Three tasty ice cream treats

Pistachio and avocado ice cream

Ingredients:

• 3 cups of seeded watermelon
• 400ml of coconut milk
• 2 tablespoons of honey (or maple syrup)
• 150g shelled pistachio kernels
• 1 medium ripe avocado (about 160g)
• Sea salt

Method:
1. Place the pistachios into a food processor and grind to a fine powder. Then add the avocado, coconut milk, honey (or maple syrup) and a pinch of salt and blend until thick and creamy. Add salt to taste.
2. Transfer into a container and refrigerate until stiff, usually for about four or five hours.

Hummus, tahini and cocoa ice cream
Ingredients:

• 3 cups seeded watermelon
• 1 ½ cups of chickpeas (1 can – pre-cooked)
• 1/4 cup tahini
• 1/4 cup maple syrup or agave syrup, to taste
• 1/2 cup cocoa powder (Dutch process or dark chocolate, if desired)
• 1 teaspoon of vanilla extract
• 1 pinch of salt (or to taste)

Method:
1. Drain the chickpeas and place into a food processor with the rest of the ingredients. Blend to a creamy consistency, adding water if necessary.
2. Transfer into a container and refrigerate until stiff, usually for about four or five hours.

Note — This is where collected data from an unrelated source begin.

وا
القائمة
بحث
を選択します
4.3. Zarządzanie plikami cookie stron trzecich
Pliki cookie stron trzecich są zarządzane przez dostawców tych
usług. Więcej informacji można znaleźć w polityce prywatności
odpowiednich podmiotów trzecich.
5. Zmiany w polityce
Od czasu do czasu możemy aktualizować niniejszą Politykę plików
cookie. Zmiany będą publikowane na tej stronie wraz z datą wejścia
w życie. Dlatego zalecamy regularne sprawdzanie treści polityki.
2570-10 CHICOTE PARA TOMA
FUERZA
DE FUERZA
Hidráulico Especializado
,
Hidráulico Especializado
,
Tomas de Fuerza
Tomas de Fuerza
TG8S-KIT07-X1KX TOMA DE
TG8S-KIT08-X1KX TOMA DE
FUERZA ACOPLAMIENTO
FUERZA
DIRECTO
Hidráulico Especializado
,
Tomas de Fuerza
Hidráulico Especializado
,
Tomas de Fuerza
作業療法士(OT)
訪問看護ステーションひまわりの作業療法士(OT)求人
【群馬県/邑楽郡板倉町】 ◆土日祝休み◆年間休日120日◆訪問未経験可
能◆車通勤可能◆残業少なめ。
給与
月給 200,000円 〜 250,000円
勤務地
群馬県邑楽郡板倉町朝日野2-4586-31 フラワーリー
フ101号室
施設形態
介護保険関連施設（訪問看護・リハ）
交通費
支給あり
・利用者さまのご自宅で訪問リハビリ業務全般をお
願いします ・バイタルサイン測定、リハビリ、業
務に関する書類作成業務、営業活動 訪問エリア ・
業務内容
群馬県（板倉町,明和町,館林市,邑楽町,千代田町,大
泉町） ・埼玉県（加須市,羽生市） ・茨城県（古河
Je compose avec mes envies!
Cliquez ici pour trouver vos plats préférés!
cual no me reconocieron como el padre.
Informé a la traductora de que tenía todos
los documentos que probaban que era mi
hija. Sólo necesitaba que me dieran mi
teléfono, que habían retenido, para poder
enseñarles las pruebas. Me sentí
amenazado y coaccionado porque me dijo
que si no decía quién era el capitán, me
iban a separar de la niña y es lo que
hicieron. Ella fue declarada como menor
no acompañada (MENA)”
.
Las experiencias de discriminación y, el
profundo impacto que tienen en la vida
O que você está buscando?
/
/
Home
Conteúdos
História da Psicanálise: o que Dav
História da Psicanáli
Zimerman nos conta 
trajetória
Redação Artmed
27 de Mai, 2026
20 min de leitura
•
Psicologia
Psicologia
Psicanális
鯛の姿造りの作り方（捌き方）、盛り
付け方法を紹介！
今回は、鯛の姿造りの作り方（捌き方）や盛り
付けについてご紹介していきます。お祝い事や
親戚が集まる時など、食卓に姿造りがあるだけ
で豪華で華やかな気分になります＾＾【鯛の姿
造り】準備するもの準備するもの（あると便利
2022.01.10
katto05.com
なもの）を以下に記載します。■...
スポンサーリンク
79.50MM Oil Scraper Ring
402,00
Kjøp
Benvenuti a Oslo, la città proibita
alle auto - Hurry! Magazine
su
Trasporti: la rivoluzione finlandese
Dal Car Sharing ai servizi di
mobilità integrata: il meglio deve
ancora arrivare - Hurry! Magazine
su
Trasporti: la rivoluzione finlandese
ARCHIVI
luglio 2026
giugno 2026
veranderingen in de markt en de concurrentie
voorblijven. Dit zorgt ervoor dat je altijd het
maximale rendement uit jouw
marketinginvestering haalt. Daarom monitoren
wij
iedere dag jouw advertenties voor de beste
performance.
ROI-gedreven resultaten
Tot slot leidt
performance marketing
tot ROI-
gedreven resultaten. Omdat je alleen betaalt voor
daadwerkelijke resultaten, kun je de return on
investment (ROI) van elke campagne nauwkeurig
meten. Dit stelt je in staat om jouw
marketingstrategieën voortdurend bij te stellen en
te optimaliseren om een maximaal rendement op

Coconut and mango ice cream

Ingredients:

• 1 or two overripe mangos
• 1 can of full-fat coconut milk or 400ml of milk
• 1 to 2 tablespoon of honey depending on the sweetness of the mangoes (or use a little maple syrup if you prefer)
• 1 teaspoon of vanilla extract

Method:
1. Combine the ingredients into a food processor or blender until smooth and creamy.
2. Transfer into a container and refrigerate until stiff, usually for about four or five hours.